## YOUR INSTRUCTIONS
From the first line to the last, print the records exactly, leaving out the pictures.

## RECORDED INFORMATION
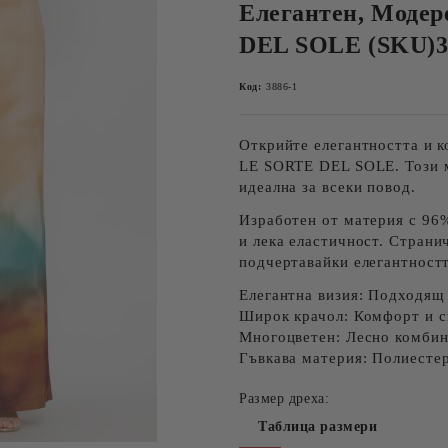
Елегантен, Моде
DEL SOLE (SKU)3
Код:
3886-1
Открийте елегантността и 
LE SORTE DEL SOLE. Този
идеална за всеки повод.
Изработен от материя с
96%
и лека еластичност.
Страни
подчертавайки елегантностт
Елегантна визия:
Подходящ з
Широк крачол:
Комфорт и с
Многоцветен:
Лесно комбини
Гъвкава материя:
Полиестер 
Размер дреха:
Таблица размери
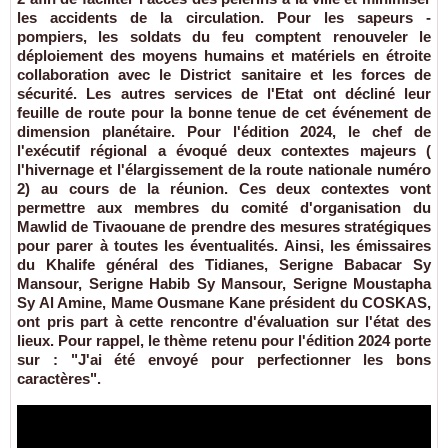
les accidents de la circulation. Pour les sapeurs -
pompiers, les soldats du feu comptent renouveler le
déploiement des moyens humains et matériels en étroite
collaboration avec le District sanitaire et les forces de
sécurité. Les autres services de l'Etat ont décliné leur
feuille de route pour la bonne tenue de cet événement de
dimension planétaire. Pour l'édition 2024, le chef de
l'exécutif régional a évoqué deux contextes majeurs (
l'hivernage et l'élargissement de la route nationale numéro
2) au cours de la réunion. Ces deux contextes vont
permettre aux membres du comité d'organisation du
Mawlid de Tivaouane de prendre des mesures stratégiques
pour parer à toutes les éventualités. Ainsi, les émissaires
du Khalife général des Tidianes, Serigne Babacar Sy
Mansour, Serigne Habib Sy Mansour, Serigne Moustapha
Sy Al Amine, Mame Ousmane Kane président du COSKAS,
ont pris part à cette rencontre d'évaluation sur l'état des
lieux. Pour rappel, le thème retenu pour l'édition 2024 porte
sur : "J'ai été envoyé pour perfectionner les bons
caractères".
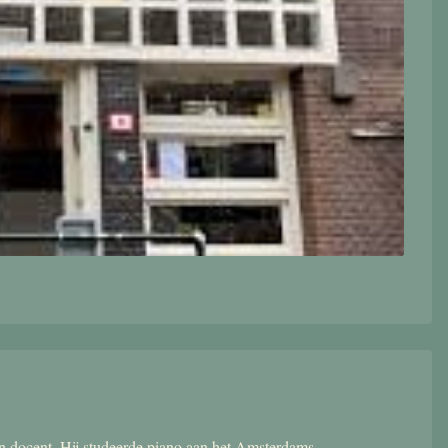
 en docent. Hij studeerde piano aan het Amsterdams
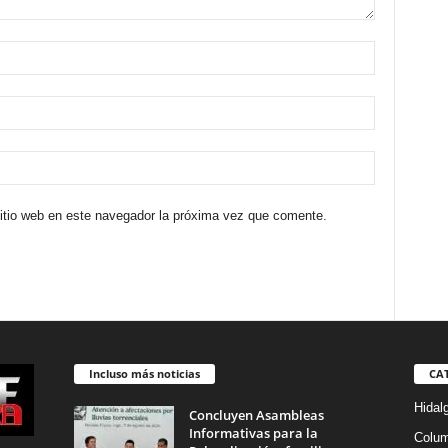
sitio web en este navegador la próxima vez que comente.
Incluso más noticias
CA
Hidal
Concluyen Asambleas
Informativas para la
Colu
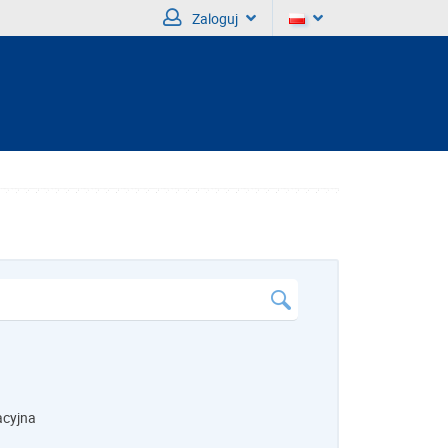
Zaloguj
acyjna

## RESPONSE
Елегантен, Моде
DEL SOLE (SKU)3
Код:
3886-1
Открийте елегантността и 
LE SORTE DEL SOLE. Този
идеална за всеки повод.
Изработен от материя с
96%
и лека еластичност.
Страни
подчертавайки елегантностт
Елегантна визия:
Подходящ з
Широк крачол:
Комфорт и с
Многоцветен:
Лесно комбини
Гъвкава материя:
Полиестер 
Размер дреха:
Таблица размери
les accidents de la circulation. Pour les sapeurs -
pompiers, les soldats du feu comptent renouveler le
déploiement des moyens humains et matériels en étroite
collaboration avec le District sanitaire et les forces de
sécurité. Les autres services de l'Etat ont décliné leur
feuille de route pour la bonne tenue de cet événement de
dimension planétaire. Pour l'édition 2024, le chef de
l'exécutif régional a évoqué deux contextes majeurs (
l'hivernage et l'élargissement de la route nationale numéro
2) au cours de la réunion. Ces deux contextes vont
permettre aux membres du comité d'organisation du
Mawlid de Tivaouane de prendre des mesures stratégiques
pour parer à toutes les éventualités. Ainsi, les émissaires
du Khalife général des Tidianes, Serigne Babacar Sy
Mansour, Serigne Habib Sy Mansour, Serigne Moustapha
Sy Al Amine, Mame Ousmane Kane président du COSKAS,
ont pris part à cette rencontre d'évaluation sur l'état des
lieux. Pour rappel, le thème retenu pour l'édition 2024 porte
sur : "J'ai été envoyé pour perfectionner les bons
caractères".
 en docent. Hij studeerde piano aan het Amsterdams
sitio web en este navegador la próxima vez que comente.
Incluso más noticias
CA
Hidal
Concluyen Asambleas
Informativas para la
Colu
Zaloguj
acyjna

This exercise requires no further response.